Erinnern wir uns noch einmal an die Kernaussagen westlicher Politiker:
· US-Präsident Clinton forderte für die Kurden "das wesentlichste Geburtsrecht, das auf ein ganz normales Leben";
· Verheugen sagte, dass es ohne eine substanzielle Veränderung der türkischen Kurdenpolitik keinen EU-Beitritt geben wird;
· Zum ersten Mal in ihrer Geschichte unterzeichnete die Türkei eine internationale Erklärung, in der die Wörter "Kurden" oder "Kurdisch" vorkommen. Hierin wird die Erfüllung der Kopenhagener Kriterien, die auch die Rechte der "kurdisch-stämmigen türkischen Bürger" beinhaltet, und die Abschaffung der Todesstrafe gefordert;
· EU-Ratsvorsitzende de Gama erklärte, dass die türkische Regierung versichert habe, die Rechte der Kurden nach und nach, Schritt für Schritt zu gewähren.

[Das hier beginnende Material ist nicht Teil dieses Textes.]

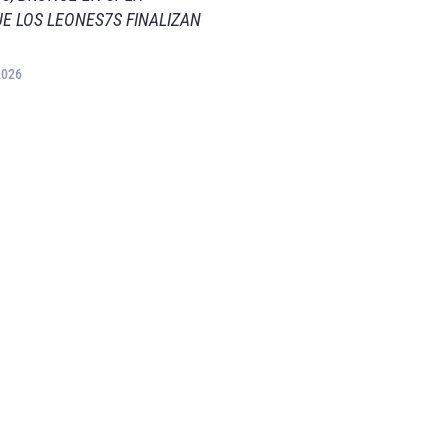
E LOS LEONES7S FINALIZAN
2026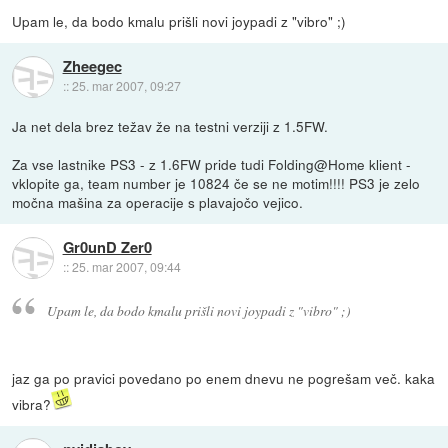
Upam le, da bodo kmalu prišli novi joypadi z "vibro" ;)
Zheegec
::
25. mar 2007, 09:27
Ja net dela brez težav že na testni verziji z 1.5FW.
Za vse lastnike PS3 - z 1.6FW pride tudi Folding@Home klient -
vklopite ga, team number je 10824 če se ne motim!!!! PS3 je zelo
močna mašina za operacije s plavajočo vejico.
Gr0unD Zer0
::
25. mar 2007, 09:44
Upam le, da bodo kmalu prišli novi joypadi z "vibro" ;)
jaz ga po pravici povedano po enem dnevu ne pogrešam več. kaka
vibra?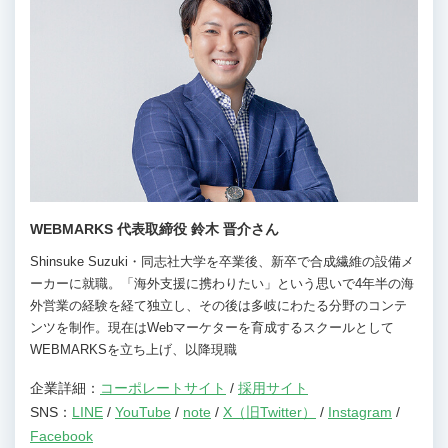
WEBMARKS 代表取締役 鈴木 晋介さん
Shinsuke Suzuki・同志社大学を卒業後、新卒で合成繊維の設備メ
ーカーに就職。「海外支援に携わりたい」という思いで4年半の海
外営業の経験を経て独立し、その後は多岐にわたる分野のコンテ
ンツを制作。現在はWebマーケターを育成するスクールとして
WEBMARKSを立ち上げ、以降現職
企業詳細：
コーポレートサイト
/
採用サイト
SNS：
LINE
/
YouTube
/
note
/
X（旧Twitter）
/
Instagram
/
Facebook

Wenn wir diese Erklärungen der westlichen Politiker in eine Beziehung setzen zu den letzten Erklärungen der politischen Funktionsträger in der Türkei, ergeben sie gemeinsam einen Sinn und ermutigen uns in der Hoffnung auf Frieden und Demokratie.
All diese Erklärungen stammen aus der jüngsten Zeit. Zusammengefasst ergeben sie folgendes Bild:
- Ohne die Erfüllung der Kopenhagener Kriterien wird es keinen Beitritt zur EU geben.

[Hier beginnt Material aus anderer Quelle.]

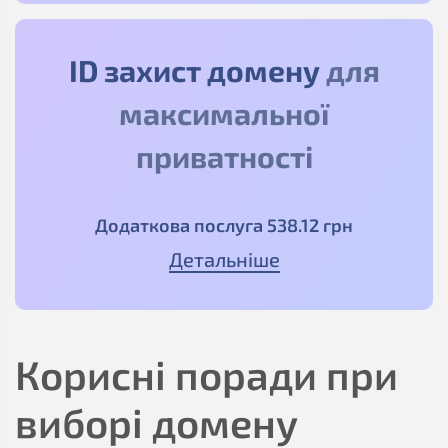
ID захист домену
для
максимальної
приватності
Додаткова послуга
538
.12
грн
Детальніше
Корисні поради при
виборі домену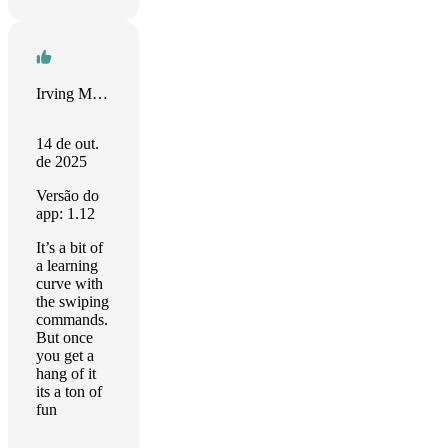
Irving Miguel Perez Santana
14 de out.
de 2025
Versão do
app: 1.12
It’s a bit of
a learning
curve with
the swiping
commands.
But once
you get a
hang of it
its a ton of
fun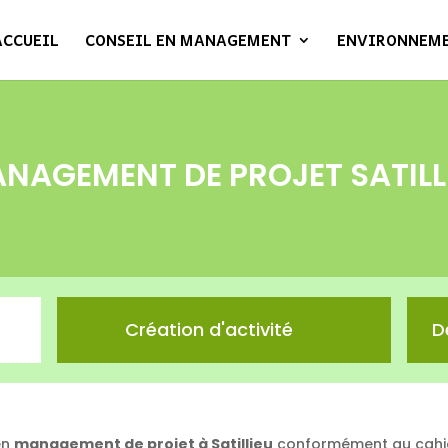
ACCUEIL
CONSEIL EN MANAGEMENT
ENVIRONNEM
NAGEMENT DE PROJET SATILL
Création d'activité
D
en
management de projet à Satillieu
conformément au cahie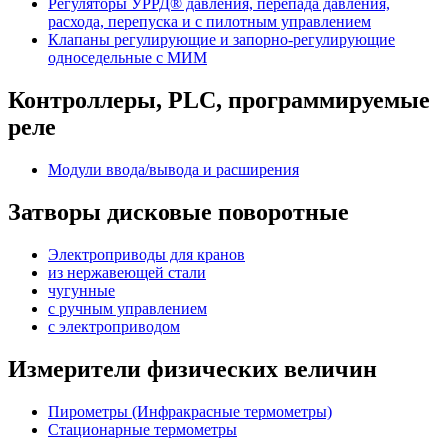
Регуляторы УРРД® давления, перепада давления,
расхода, перепуска и с пилотным управлением
Клапаны регулирующие и запорно-регулирующие
односедельные с МИМ
Контроллеры, PLС, программируемые
реле
Модули ввода/вывода и расширения
Затворы дисковые поворотные
Электроприводы для кранов
из нержавеющей стали
чугунные
с ручным управлением
c электроприводом
Измерители физических величин
Пирометры (Инфракрасные термометры)
Стационарные термометры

- Um aber die Kopenhagener Kriterien zu erfüllen, muss die Türkei insbesondere die Kurdenfrage lösen.
- Das heißt im Endeffekt: Ohne die Lösung der Kurdenfrage wird es keinen EU-Beitritt geben.
Die "Kopenhagener Kriterien" sind ist die Formel, mit der versucht wird, die Türkei zu demokratisieren und die Kurdenfrage zu lösen. Und die Kurden sagen "ja" zu diesem neuen Kurs.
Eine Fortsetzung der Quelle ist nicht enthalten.